If you love landscape and wildlife then you may already have explored and be familiar with some of Norfolk’s better known ruins. Among the better known and more easily visited is the iron age fort at Warham Camp overlooking the River Stiffkey. Its slopes and ditches are carpeted in a wonderful chalk grassland flora. Its flower studded grassland alive in summer with butterflies and grasshoppers. Closer to Norwich lie the remains of the Roman town at Caistor St Edmund. Here inside its now peaceful earth walls walkers are serenaded with the song of skylarks. In the Broads the much photographed remains of St Benets Abbey overlook marshland thronged by geese in winter and herons and harriers in the summer. Further east, but still in the Broads, lies Burgh Castle, once a busy Roman Fort. Now only its impressive boundary walls remain but it’s a wonderful vantage point to watch birds on the marshland below. A place where swallows and martins dance over lichen covered walls and the rare white letter hairstreak butterfly lays its eggs on surviving elms. In North Norfolk Bronze Age barrows, now covered in heathers and bracken, are found on both Kelling and Salthouse Heaths. Here, as the sun sets, nightjars start their strange, wild churrings and adders and lizards bask in the sunshine.

Barn owl, by Geoffrey Tibbenham

Visiting the sites of Norfolk ruins combines my love of landscape and wildlife. Wherever you live in Norfolk there will be sites to discover close by. A good starting point to find local sites is an OS map. One of the many things I love about these Norfolk landscapes, with their wild, romantic ruins, is the way they are different every time you visit. Landscapes are transformed by time, tide, nature and man but also have a depth and permanence in the layers of history they reveal. They are places where in imagination we can travel back in time to wonder at the ways life has changed and created the present we now live in. They are also places that can make us think about the future. Visiting ruins gives me hope for the future as one of the many stories these sites have to tell is the power of nature to reclaim and restore life to human follies. Each site is different but even on comparatively recent ruins, such as the concrete Second World War pill boxes that are dotted across Norfolk’s countryside, you will see the way lichens and mosses are beginning to reclaim these structures. The walls of ruined churches become habitats for uncommon plants like pellitory on the wall. Grasslands around ancient monuments have often escaped the plough and the worst excesses of modern agriculture so today can be among our richest wild flower and butterfly sites.
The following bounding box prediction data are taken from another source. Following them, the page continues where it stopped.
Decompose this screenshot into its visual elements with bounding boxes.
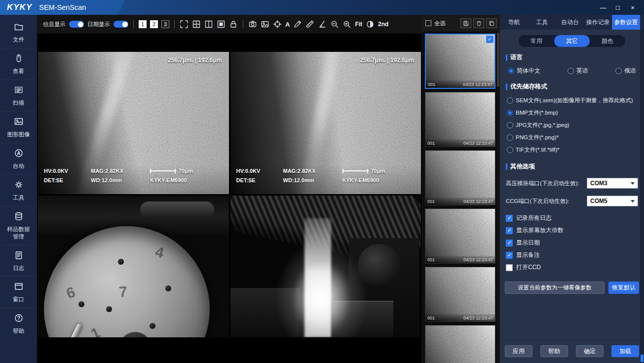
ruler-icon[interactable] <box>305 20 314 29</box>
text-annotation-icon[interactable]: A <box>285 21 290 28</box>
save-button[interactable] <box>460 18 471 28</box>
storage-format-section-header: 优先储存格式 <box>506 82 638 91</box>
sidebar-item-scan[interactable]: 扫描 <box>0 80 37 112</box>
sidebar-item-label: 窗口 <box>13 296 24 303</box>
angle-measure-icon[interactable] <box>318 20 327 29</box>
sidebar-item-tools[interactable]: 工具 <box>0 175 37 206</box>
radio-bmp-format[interactable]: BMP文件(*.bmp) <box>507 107 637 119</box>
thumbnail-item[interactable]: 00104/23 12:23:47 <box>425 150 495 205</box>
sidebar-item-log[interactable]: 日志 <box>0 245 37 277</box>
radio-sem-format[interactable]: SEM文件(.sem)(如图像用于测量，推荐此格式) <box>507 94 637 107</box>
checkbox-label: 记录所有日志 <box>516 214 552 222</box>
radio-tif-format[interactable]: TIF文件(*.tif.*tiff)* <box>507 144 637 156</box>
stage-hole <box>150 323 155 329</box>
sidebar-item-view[interactable]: 查看 <box>0 48 37 80</box>
lock-icon[interactable] <box>229 20 238 29</box>
checkbox-log-all[interactable]: 记录所有日志 <box>506 212 638 224</box>
tab-operation-log[interactable]: 操作记录 <box>584 15 612 30</box>
select-all-checkbox[interactable] <box>425 20 431 26</box>
export-button[interactable] <box>486 18 497 28</box>
set-current-params-button[interactable]: 设置当前参数为一键看像参数 <box>505 282 605 294</box>
checkbox-show-date[interactable]: 显示日期 <box>506 237 638 249</box>
radio-english[interactable]: 英语 <box>568 67 588 75</box>
checkbox-label: 显示日期 <box>516 239 540 247</box>
info-display-toggle[interactable] <box>69 21 84 28</box>
delete-button[interactable] <box>473 18 484 28</box>
stage-hole <box>165 285 171 291</box>
subtab-other[interactable]: 其它 <box>554 35 590 47</box>
thumbnail-item[interactable]: 00104/23 12:23:47 <box>425 34 495 89</box>
thumbnail-item[interactable]: 00104/23 12:23:47 <box>425 267 495 322</box>
chamber-camera-viewport[interactable] <box>230 196 421 337</box>
stage-camera-viewport[interactable]: 6 4 7 1 <box>38 196 229 337</box>
date-display-toggle[interactable] <box>114 21 128 28</box>
sidebar-item-window[interactable]: 窗口 <box>0 277 37 308</box>
ccg-port-select[interactable]: COM5 <box>587 196 638 206</box>
subtab-common[interactable]: 常用 <box>519 35 554 47</box>
sem-image-viewport-2[interactable]: 256.7μm. | 192.6μm HV:0.0KV MAG:2.82KX 7… <box>230 52 421 194</box>
radio-label: JPG文件(*.jpg,*.jpeg) <box>516 121 569 129</box>
scale-label: 70μm <box>179 168 193 174</box>
radio-simplified-chinese[interactable]: 简体中文 <box>508 67 540 75</box>
tab-tools[interactable]: 工具 <box>528 15 556 30</box>
restore-default-button[interactable]: 恢复默认 <box>608 282 639 294</box>
layout-split-icon[interactable] <box>204 20 213 29</box>
subtab-color[interactable]: 颜色 <box>590 35 625 47</box>
sidebar-item-file[interactable]: 文件 <box>0 17 37 48</box>
checkbox-open-ccd[interactable]: 打开CCD <box>506 261 638 274</box>
sem-image-viewport-1[interactable]: 256.7μm. | 192.6μm HV:0.0KV MAG:2.82KX 7… <box>38 52 229 194</box>
thumbnail-item[interactable]: 00104/23 12:23:47 <box>425 92 495 147</box>
sidebar-item-help[interactable]: 帮助 <box>0 308 37 339</box>
info-display-label: 信息显示 <box>43 21 66 28</box>
thumbnail-item[interactable]: 00104/23 12:23:47 <box>425 208 495 264</box>
radio-jpg-format[interactable]: JPG文件(*.jpg,*.jpeg) <box>507 119 637 131</box>
sidebar: 文件 查看 扫描 图形图像 自动 工具 <box>0 15 37 363</box>
scrollbar-thumb[interactable] <box>497 33 499 87</box>
view-2-button[interactable]: 2 <box>150 20 158 28</box>
thumb-shading <box>425 151 495 205</box>
tab-parameter-settings[interactable]: 参数设置 <box>612 15 640 30</box>
sidebar-item-graphics-image[interactable]: 图形图像 <box>0 112 37 143</box>
right-panel-scrollbar[interactable] <box>640 30 644 363</box>
checkbox-show-screen-mag[interactable]: 显示屏幕放大倍数 <box>506 224 638 237</box>
thumbnail-panel: 全选 00104/23 12:23:47 <box>422 15 500 363</box>
camera-icon[interactable] <box>248 20 257 29</box>
crosshair-icon[interactable] <box>273 20 282 29</box>
zoom-out-icon[interactable] <box>330 20 339 29</box>
checkbox-label: 显示备注 <box>516 251 540 259</box>
ok-button[interactable]: 确定 <box>576 345 604 357</box>
layout-single-icon[interactable] <box>217 20 226 29</box>
pen-icon[interactable] <box>293 20 302 29</box>
thumbnail-name: 001 <box>428 82 435 87</box>
sidebar-item-label: 扫描 <box>13 99 24 107</box>
second-button[interactable]: 2nd <box>378 21 388 28</box>
snapshot-icon[interactable] <box>261 20 269 29</box>
maximize-button[interactable]: □ <box>611 2 624 13</box>
checkbox-icon <box>506 227 513 234</box>
load-button[interactable]: 加载 <box>611 345 639 357</box>
window-controls: — □ × <box>597 2 644 13</box>
layout-grid-icon[interactable] <box>192 20 201 29</box>
thumbnail-scrollbar[interactable] <box>496 32 500 363</box>
close-button[interactable]: × <box>626 2 639 13</box>
thumbnail-item[interactable]: 00104/23 12:23:47 <box>425 325 495 363</box>
tab-navigation[interactable]: 导航 <box>500 15 528 30</box>
view-1-button[interactable]: 1 <box>139 20 147 28</box>
layout-quad-icon[interactable] <box>180 20 189 29</box>
help-button[interactable]: 帮助 <box>540 345 568 357</box>
hv-port-select[interactable]: COM3 <box>587 178 638 189</box>
minimize-button[interactable]: — <box>597 2 609 13</box>
zoom-in-icon[interactable] <box>342 20 351 29</box>
fit-button[interactable]: Fit <box>355 21 362 28</box>
tab-auto-stage[interactable]: 自动台 <box>556 15 584 30</box>
radio-png-format[interactable]: PNG文件(*.png)* <box>507 131 637 144</box>
sidebar-item-sample-data[interactable]: 样品数据管理 <box>0 206 37 245</box>
apply-button[interactable]: 应用 <box>505 345 532 357</box>
radio-russian[interactable]: 俄语 <box>615 67 636 75</box>
sidebar-item-auto[interactable]: 自动 <box>0 143 37 175</box>
checkbox-show-remark[interactable]: 显示备注 <box>506 249 638 261</box>
contrast-icon[interactable] <box>366 20 375 29</box>
scrollbar-thumb[interactable] <box>641 355 644 362</box>
view-3-button[interactable]: 3 <box>161 20 169 28</box>
chamber-light-glow <box>275 239 369 337</box>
Barn owls, kestrels and little owls are birds that often haunt ancient sites, such as at Baconsthorpe Castle, and every ivy covered ruin wall is a potential nest site for wrens, robins and many other small birds. 

Discovering nature does not always mean a trip to a nature reserve. And discovering history, or landscape, does not depend on visiting special places. But there is something special about these ancient places and their ruins which remind us of times gone past but are also rich in the wildlife of today.